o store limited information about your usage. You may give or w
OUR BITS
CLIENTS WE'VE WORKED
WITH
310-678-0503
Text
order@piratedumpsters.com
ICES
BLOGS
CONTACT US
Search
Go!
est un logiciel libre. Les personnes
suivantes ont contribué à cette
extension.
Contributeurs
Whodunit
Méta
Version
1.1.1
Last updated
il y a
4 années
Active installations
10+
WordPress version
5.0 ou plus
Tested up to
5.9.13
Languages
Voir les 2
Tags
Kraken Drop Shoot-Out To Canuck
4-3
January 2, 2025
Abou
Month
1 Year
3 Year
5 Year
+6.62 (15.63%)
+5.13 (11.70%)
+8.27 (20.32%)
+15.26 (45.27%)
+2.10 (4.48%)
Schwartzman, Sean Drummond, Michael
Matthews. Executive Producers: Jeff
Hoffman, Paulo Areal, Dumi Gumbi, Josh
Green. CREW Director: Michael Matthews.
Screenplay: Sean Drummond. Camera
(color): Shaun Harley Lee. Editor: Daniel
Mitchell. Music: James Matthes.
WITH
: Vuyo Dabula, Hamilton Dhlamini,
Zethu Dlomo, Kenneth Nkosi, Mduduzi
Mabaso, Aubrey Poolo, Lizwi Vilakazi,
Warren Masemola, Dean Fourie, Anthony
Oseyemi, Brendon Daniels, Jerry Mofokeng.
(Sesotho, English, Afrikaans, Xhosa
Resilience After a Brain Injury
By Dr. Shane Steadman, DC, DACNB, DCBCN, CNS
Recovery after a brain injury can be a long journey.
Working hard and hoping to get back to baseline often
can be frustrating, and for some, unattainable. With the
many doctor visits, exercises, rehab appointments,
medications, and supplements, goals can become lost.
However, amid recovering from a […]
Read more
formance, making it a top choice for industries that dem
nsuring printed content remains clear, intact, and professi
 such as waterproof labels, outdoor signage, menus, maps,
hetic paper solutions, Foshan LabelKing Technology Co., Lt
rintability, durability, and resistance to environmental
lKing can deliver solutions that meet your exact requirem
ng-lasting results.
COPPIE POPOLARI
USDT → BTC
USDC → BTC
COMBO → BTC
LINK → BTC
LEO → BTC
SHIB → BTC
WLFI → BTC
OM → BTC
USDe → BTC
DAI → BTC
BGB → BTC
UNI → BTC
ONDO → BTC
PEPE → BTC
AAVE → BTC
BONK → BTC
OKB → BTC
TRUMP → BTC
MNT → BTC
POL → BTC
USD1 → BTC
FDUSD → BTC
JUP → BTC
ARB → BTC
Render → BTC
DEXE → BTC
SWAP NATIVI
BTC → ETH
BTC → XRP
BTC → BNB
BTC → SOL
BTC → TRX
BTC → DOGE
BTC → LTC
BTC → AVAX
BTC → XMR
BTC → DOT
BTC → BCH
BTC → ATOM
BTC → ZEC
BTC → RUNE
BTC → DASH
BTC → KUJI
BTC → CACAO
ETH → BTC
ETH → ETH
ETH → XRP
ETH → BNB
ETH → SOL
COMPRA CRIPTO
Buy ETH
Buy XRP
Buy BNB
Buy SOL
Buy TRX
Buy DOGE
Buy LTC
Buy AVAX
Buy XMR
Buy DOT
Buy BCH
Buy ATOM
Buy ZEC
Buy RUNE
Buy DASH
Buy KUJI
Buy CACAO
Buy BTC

★ ★ ★ ★

:: Required work ::
The word is "Drummond". Copy every line above where it appears.

:: Exercise solution ::
Schwartzman, Sean Drummond, Michael
Screenplay: Sean Drummond. Camera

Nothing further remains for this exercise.